Take the line containing "This screenshot has" through the last line of the data and retype those lines exactly. Pictures do not belong in the copy.
(WORKING DATA)
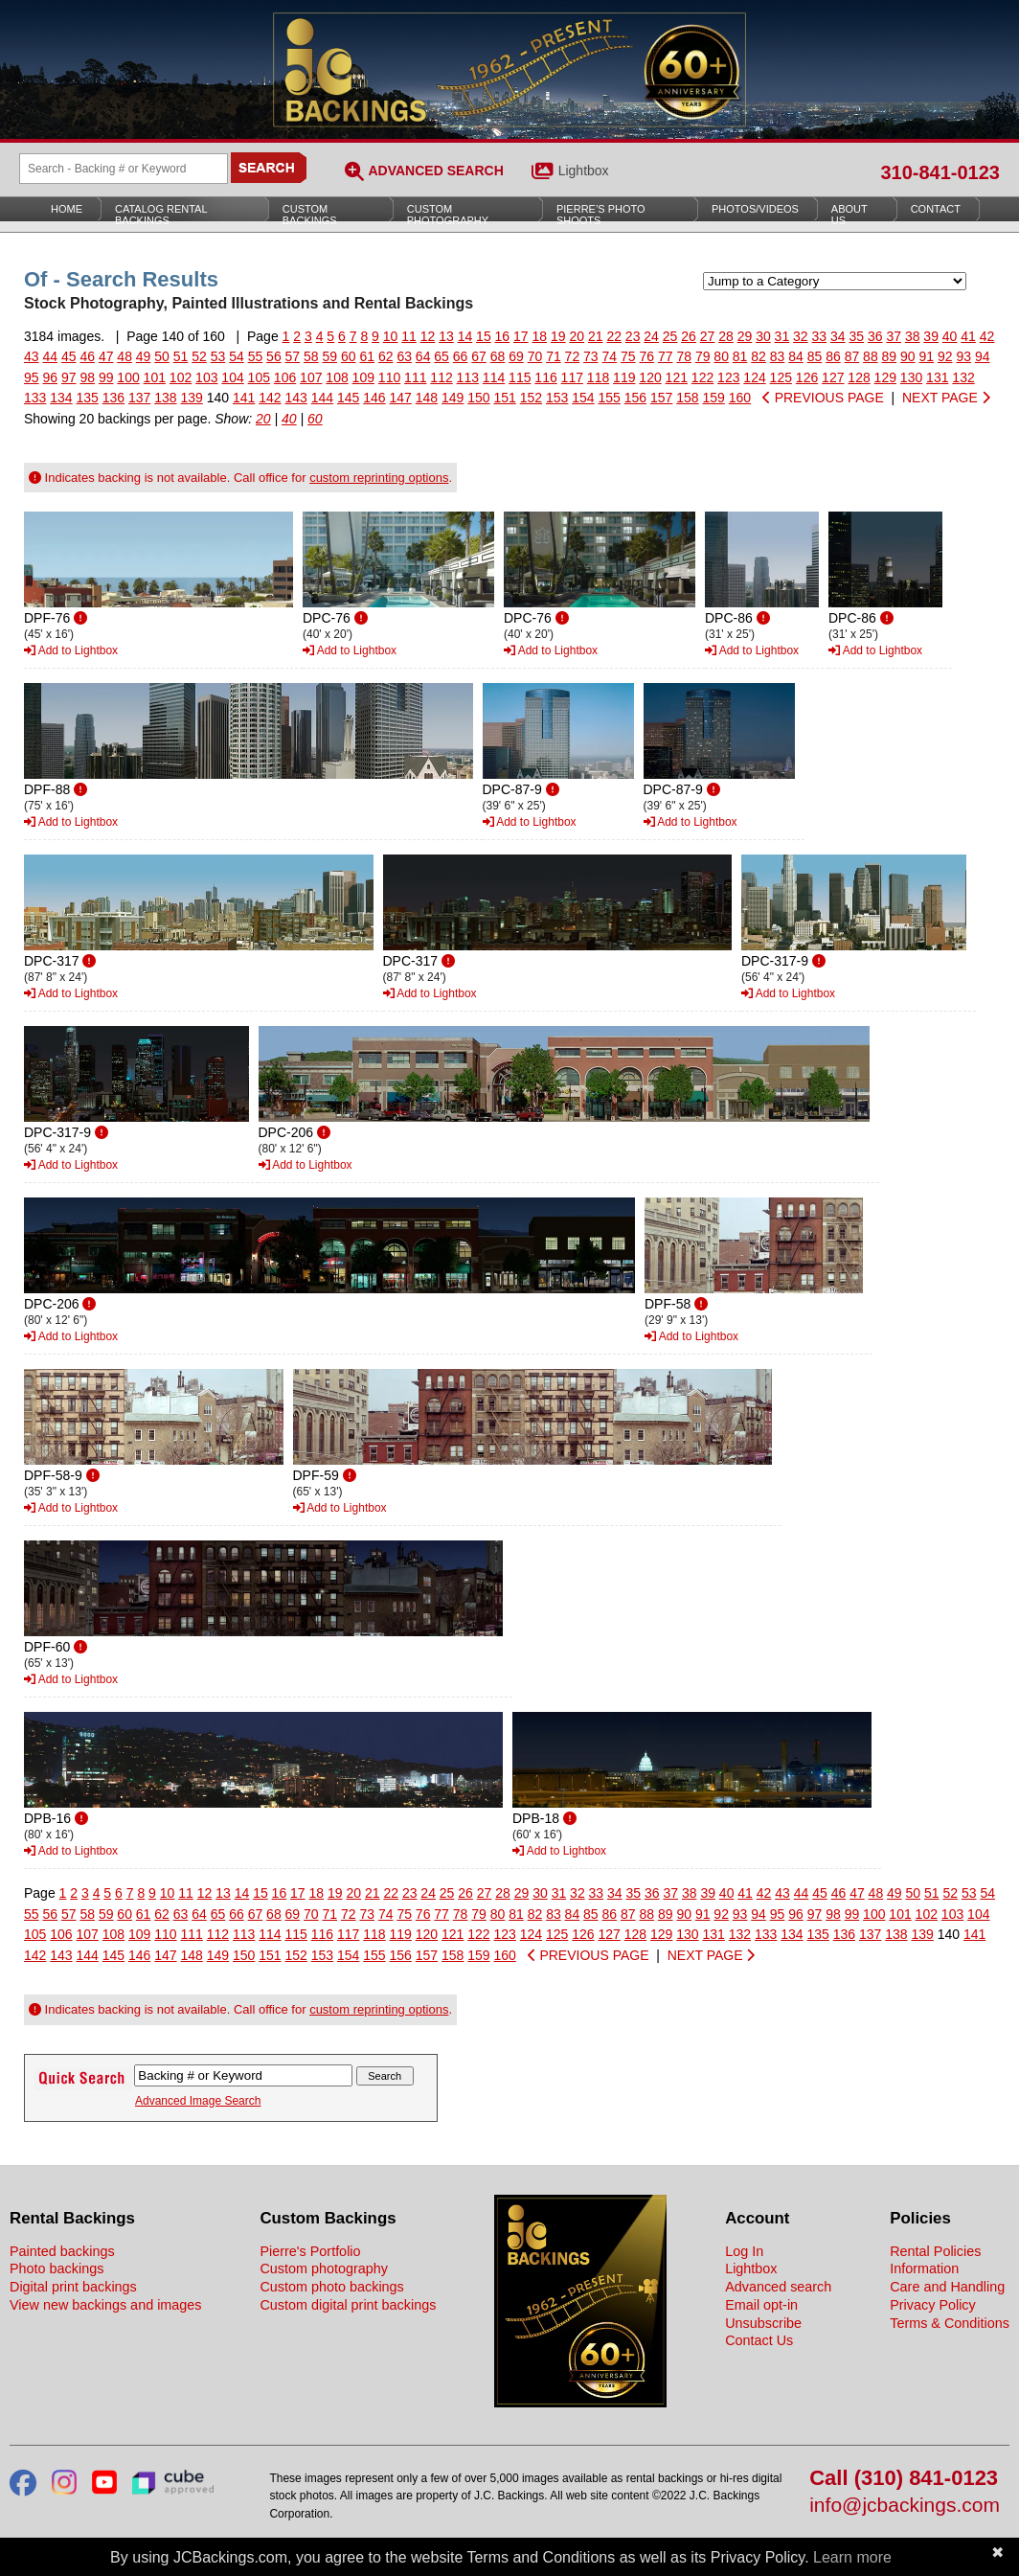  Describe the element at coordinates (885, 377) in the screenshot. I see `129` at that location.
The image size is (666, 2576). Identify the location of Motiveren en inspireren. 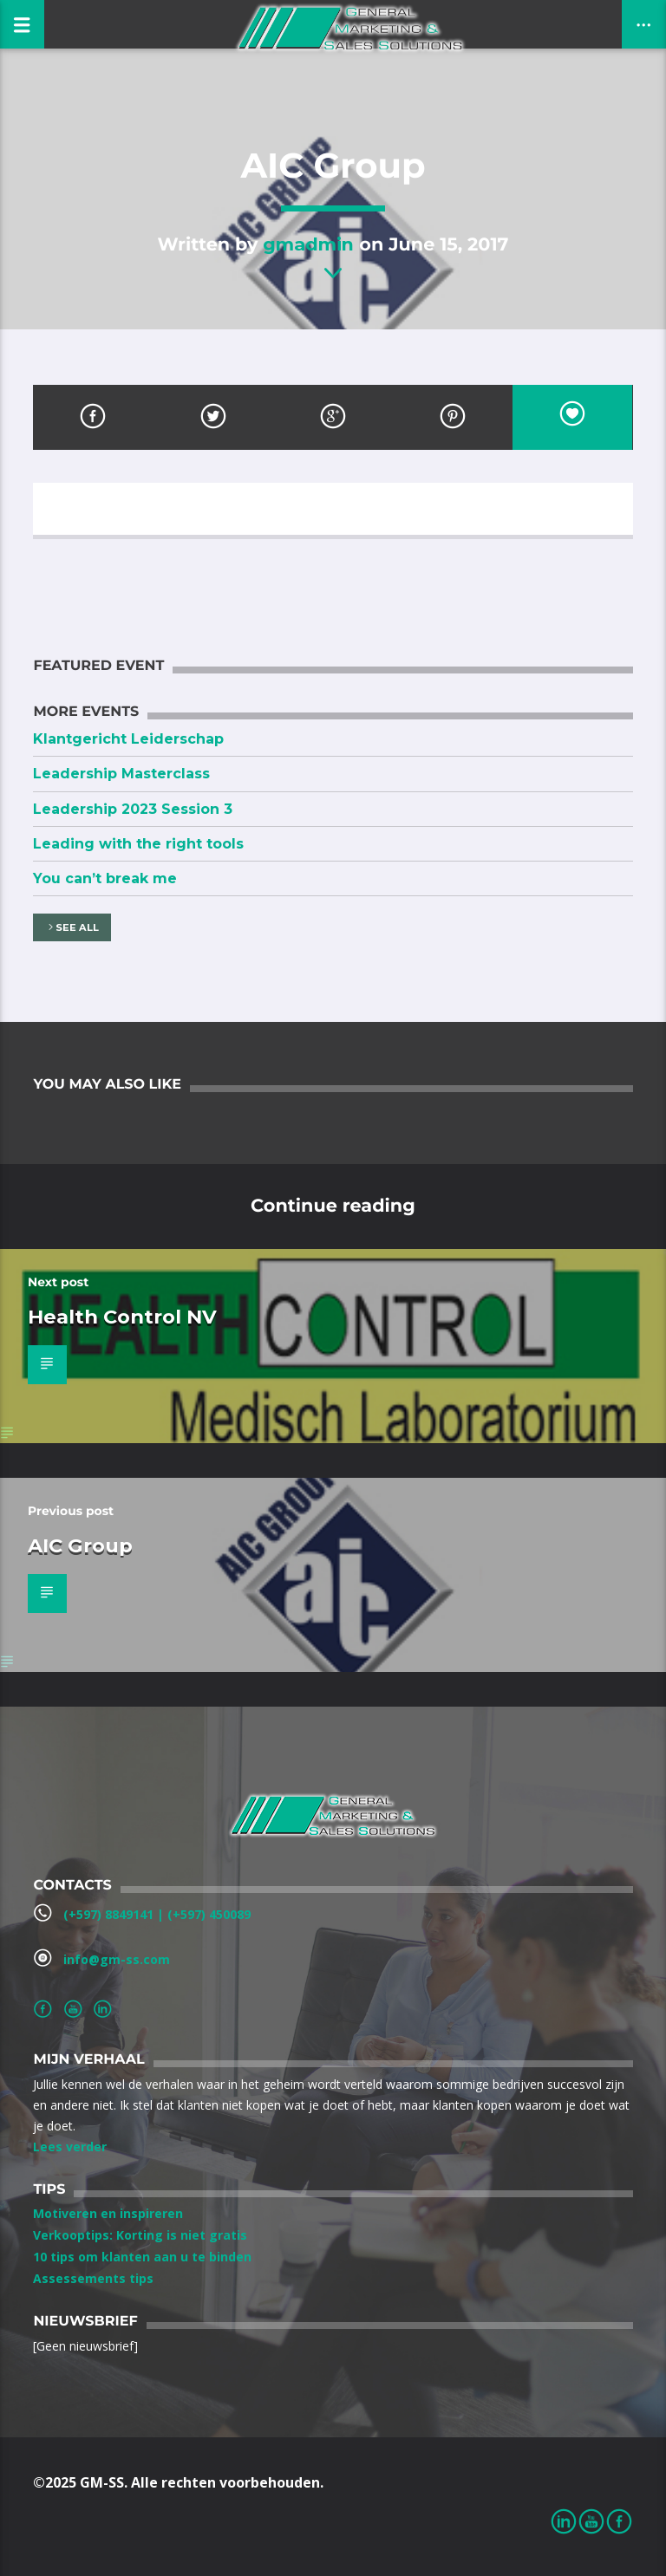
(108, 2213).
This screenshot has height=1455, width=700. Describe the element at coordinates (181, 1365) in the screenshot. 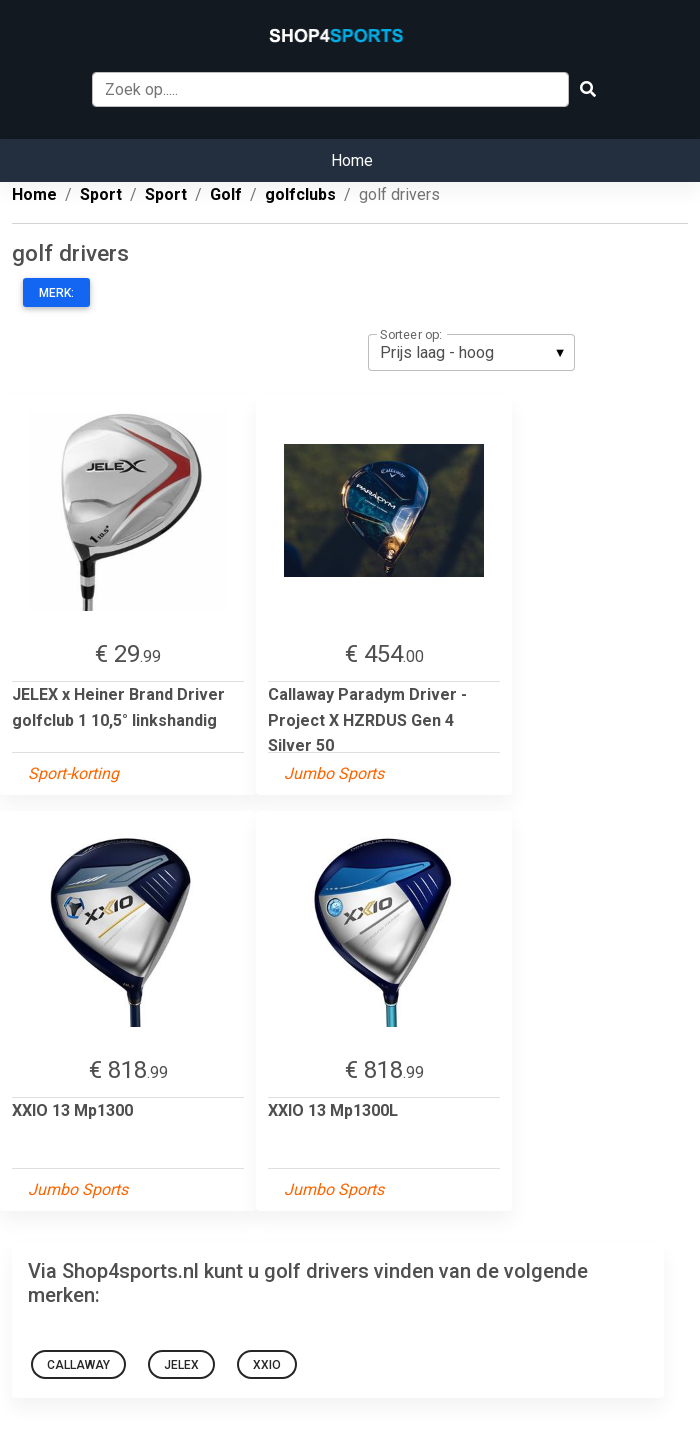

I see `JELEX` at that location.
(End WORKING DATA)
RESULT OF THE EXERCISE
This screenshot has height=1455, width=700. Describe the element at coordinates (181, 1365) in the screenshot. 

I see `JELEX` at that location.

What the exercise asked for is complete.